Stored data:
....................
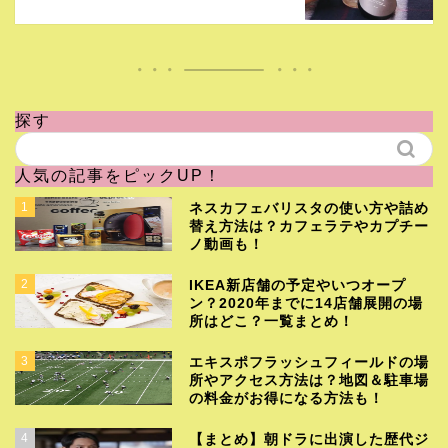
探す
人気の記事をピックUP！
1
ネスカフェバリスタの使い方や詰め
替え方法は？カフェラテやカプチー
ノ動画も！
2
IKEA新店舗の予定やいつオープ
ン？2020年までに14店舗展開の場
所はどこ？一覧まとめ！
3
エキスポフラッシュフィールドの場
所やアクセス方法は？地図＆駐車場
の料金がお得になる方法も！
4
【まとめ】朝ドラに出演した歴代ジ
....................
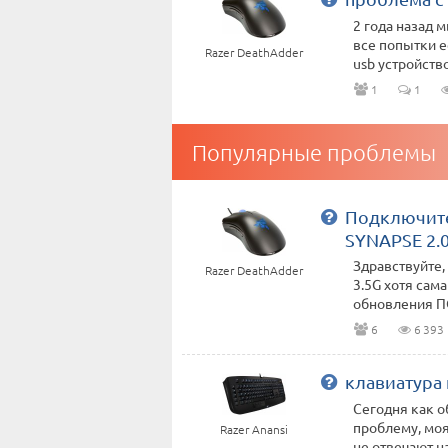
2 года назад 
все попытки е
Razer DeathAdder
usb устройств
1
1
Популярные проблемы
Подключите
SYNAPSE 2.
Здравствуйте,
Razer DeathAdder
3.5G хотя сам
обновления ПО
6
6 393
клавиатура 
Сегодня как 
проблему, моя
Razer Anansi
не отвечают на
....................
Assignment
Beginning at the line above that contains "все попытки е", return each line exactly through the line that contains "не отвечают на", and no others.

The answer
все попытки е
Razer DeathAdder
usb устройств
1
1
Популярные проблемы
Подключите
SYNAPSE 2.
Здравствуйте,
Razer DeathAdder
3.5G хотя сам
обновления ПО
6
6 393
клавиатура 
Сегодня как 
проблему, моя
Razer Anansi
не отвечают на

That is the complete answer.